Problem description> In the entries below, repeat only the lines between those holding "BLAZER SPORT" and "le tariffe di", inclusive. Leave pictures out.

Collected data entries
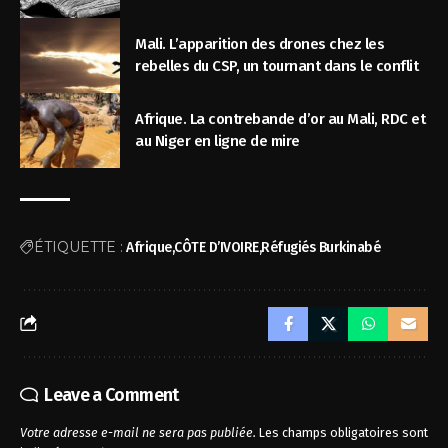
Mali. L’apparition des drones chez les
rebelles du CSP, un tournant dans le conflit
Afrique. La contrebande d’or au Mali, RDC et
au Niger en ligne de mire
ÉTIQUETTE :
Afrique
CÔTE D’IVOIRE
Réfugiés Burkinabé
Leave a Comment
Votre adresse e-mail ne sera pas publiée.
Les champs obligatoires sont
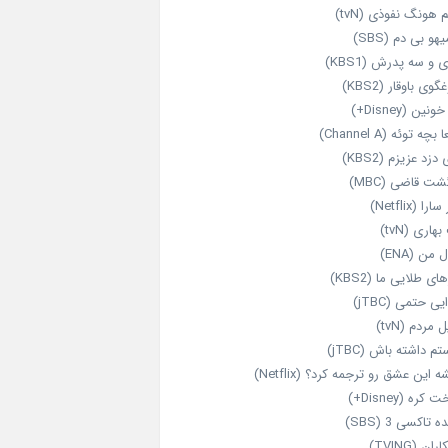
 هونگ نفوذی (tvN)
هو بی دم (SBS)
 و سه پدرش (KBS1)
گوی باوقار (KBS2)
نین (Disney+)
بچه توئه (Channel A)
 دزد عزیزم (KBS2)
شت قاضی (MBC)
را (Netflix)
هاری (tvN)
 من (ENA)
ای طلایی ما (KBS2)
یی حتمی (jTBC)
 مردم (tvN)
م داشته باش (jTBC)
 این عشق رو ترجمه کرد؟ (Netflix)
کره (Disney+)
ه تاکسی 3 (SBS)
ران (TVING)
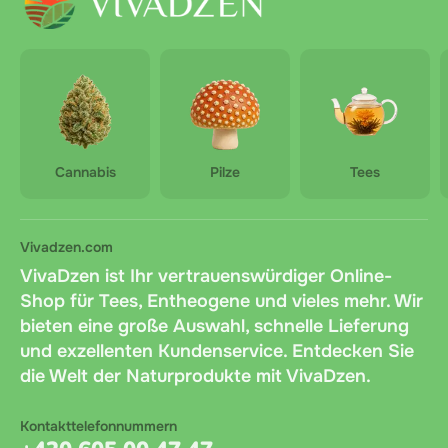
Cannabis
Pilze
Tees
Vivadzen.com
VivaDzen ist Ihr vertrauenswürdiger Online-
Shop für Tees, Entheogene und vieles mehr. Wir
bieten eine große Auswahl, schnelle Lieferung
und exzellenten Kundenservice. Entdecken Sie
die Welt der Naturprodukte mit VivaDzen.
Kontakttelefonnummern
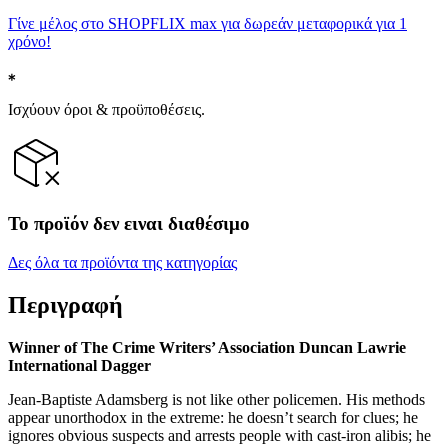
Γίνε μέλος στο SHOPFLIX max για δωρεάν μεταφορικά για 1
χρόνο!
Ισχύουν όροι & προϋποθέσεις.
Το προϊόν δεν ειναι διαθέσιμο
Δες όλα τα προϊόντα της κατηγορίας
Περιγραφή
Winner of The Crime Writers’ Association Duncan Lawrie
International Dagger
Jean-Baptiste Adamsberg is not like other policemen. His methods
appear unorthodox in the extreme: he doesn’t search for clues; he
ignores obvious suspects and arrests people with cast-iron alibis; he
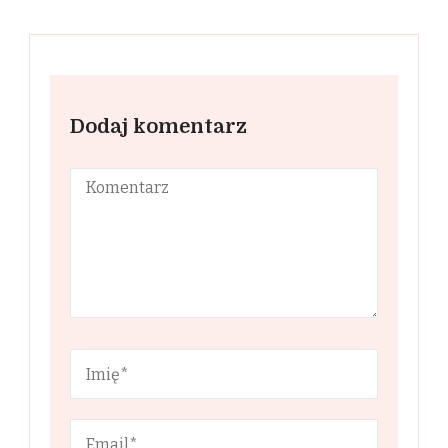
Dodaj komentarz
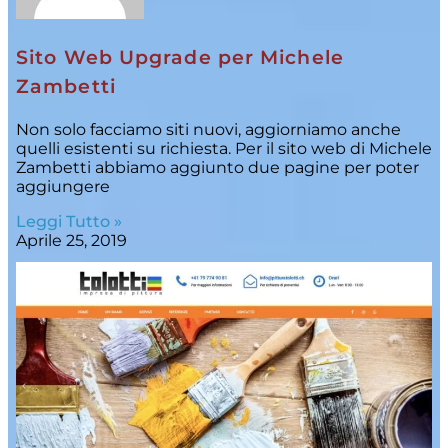
Sito Web Upgrade per Michele
Zambetti
Non solo facciamo siti nuovi, aggiorniamo anche
quelli esistenti su richiesta. Per il sito web di Michele
Zambetti abbiamo aggiunto due pagine per poter
aggiungere
Leggi Tutto »
Aprile 25, 2019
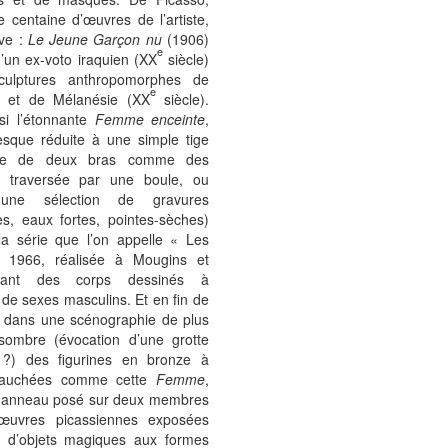
 centaine d’œuvres de l’artiste,
uve :
Le Jeune Garçon nu
(1906)
e
’un ex-voto iraquien (XX
siècle)
culptures anthropomorphes de
e
e et de Mélanésie (XX
siècle).
si l’étonnante
Femme enceinte
,
esque réduite à une simple tige
ée de deux bras comme des
t traversée par une boule, ou
une sélection de gravures
es, eaux fortes, pointes-sèches)
la série que l’on appelle « Les
 1966, réalisée à Mougins et
ntant des corps dessinés à
ur de sexes masculins. Et en fin de
, dans une scénographie de plus
sombre (évocation d’une grotte
e ?) des figurines en bronze à
bauchées comme cette
Femme
,
 anneau posé sur deux membres
 œuvres picassiennes exposées
u d’objets magiques aux formes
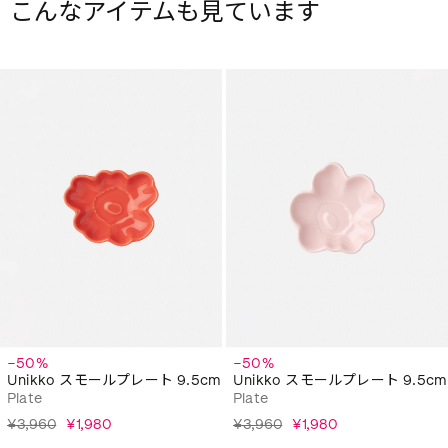
こんなアイテムも見ています
−50%
−50%
Unikko スモールプレート 9.5cm
Unikko スモールプレート 9.5cm
Plate
Plate
¥3,960
¥1,980
¥3,960
¥1,980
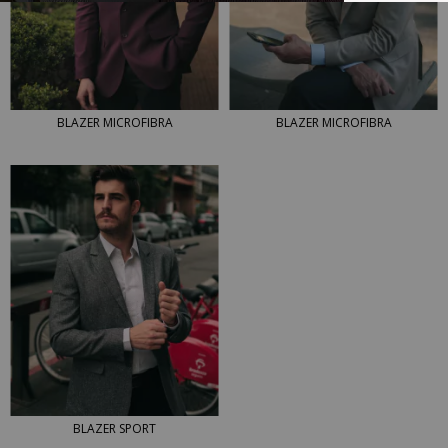
BLAZER MICROFIBRA
BLAZER MICROFIBRA
BLAZER SPORT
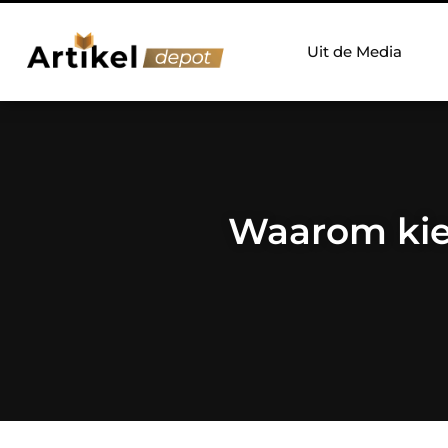
Uit de Media
Waarom kiez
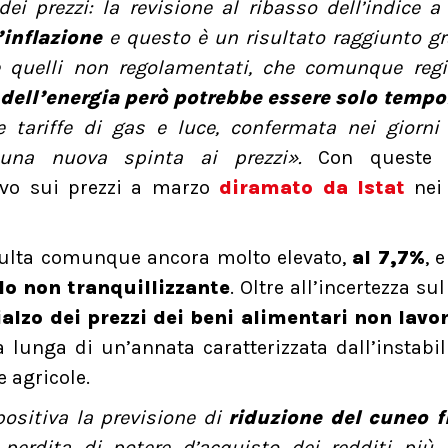
ei prezzi: la revisione al ribasso dell’indice 
’inflazione
e questo è un risultato raggiunto gr
are quelli non regolamentati, che comunque reg
 dell’energia però potrebbe essere solo temp
le tariffe di gas e luce, confermata nei giorni
e una nuova spinta ai prezzi».
Con queste 
ivo sui prezzi a marzo
diramato da Istat
nei 
ulta comunque ancora molto elevato,
al 7,7%
, 
llo non tranquillizzante
. Oltre all’incertezza sul
ialzo dei prezzi dei beni alimentari non lavor
a lunga di un’annata caratterizzata dall’instabil
 agricole.
ositiva la previsione di
riduzione del cuneo f
 perdita di potere d’acquisto dei redditi più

Answer for this exercise>
BLAZER SPORT
Uit de Media
Waarom kiez
ei prezzi: la revisione al ribasso dell’indice 
’inflazione
e questo è un risultato raggiunto gr
are quelli non regolamentati, che comunque reg
 dell’energia però potrebbe essere solo temp
le tariffe di gas e luce, confermata nei giorni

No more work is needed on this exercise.